==== Supplied material ====

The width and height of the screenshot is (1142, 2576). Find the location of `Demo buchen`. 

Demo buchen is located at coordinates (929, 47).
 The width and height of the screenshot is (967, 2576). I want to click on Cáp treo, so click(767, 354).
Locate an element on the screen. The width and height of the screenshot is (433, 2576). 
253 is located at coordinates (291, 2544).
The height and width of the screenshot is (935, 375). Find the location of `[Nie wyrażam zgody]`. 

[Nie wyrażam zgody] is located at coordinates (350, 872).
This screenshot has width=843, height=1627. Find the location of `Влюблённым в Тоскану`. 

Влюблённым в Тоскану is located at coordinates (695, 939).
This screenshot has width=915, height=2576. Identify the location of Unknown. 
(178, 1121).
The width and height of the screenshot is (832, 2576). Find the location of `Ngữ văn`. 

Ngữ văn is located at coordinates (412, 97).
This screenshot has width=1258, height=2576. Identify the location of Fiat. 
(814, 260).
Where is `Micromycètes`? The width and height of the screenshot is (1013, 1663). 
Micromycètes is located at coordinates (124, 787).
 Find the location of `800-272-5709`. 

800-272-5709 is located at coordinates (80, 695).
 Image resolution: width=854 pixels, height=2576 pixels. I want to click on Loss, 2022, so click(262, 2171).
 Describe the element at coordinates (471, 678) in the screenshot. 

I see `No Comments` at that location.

====

> [Your objective]
The records above are to be duplicated in full and exactly.

> [Answer to the exercise]
The width and height of the screenshot is (1142, 2576). Find the location of `Demo buchen`. 

Demo buchen is located at coordinates (929, 47).
 The width and height of the screenshot is (967, 2576). I want to click on Cáp treo, so click(767, 354).
Locate an element on the screen. The width and height of the screenshot is (433, 2576). 
253 is located at coordinates (291, 2544).
The height and width of the screenshot is (935, 375). Find the location of `[Nie wyrażam zgody]`. 

[Nie wyrażam zgody] is located at coordinates (350, 872).
This screenshot has width=843, height=1627. Find the location of `Влюблённым в Тоскану`. 

Влюблённым в Тоскану is located at coordinates (695, 939).
This screenshot has width=915, height=2576. Identify the location of Unknown. 
(178, 1121).
The width and height of the screenshot is (832, 2576). Find the location of `Ngữ văn`. 

Ngữ văn is located at coordinates (412, 97).
This screenshot has width=1258, height=2576. Identify the location of Fiat. 
(814, 260).
Where is `Micromycètes`? The width and height of the screenshot is (1013, 1663). 
Micromycètes is located at coordinates (124, 787).
 Find the location of `800-272-5709`. 

800-272-5709 is located at coordinates (80, 695).
 Image resolution: width=854 pixels, height=2576 pixels. I want to click on Loss, 2022, so click(262, 2171).
 Describe the element at coordinates (471, 678) in the screenshot. 

I see `No Comments` at that location.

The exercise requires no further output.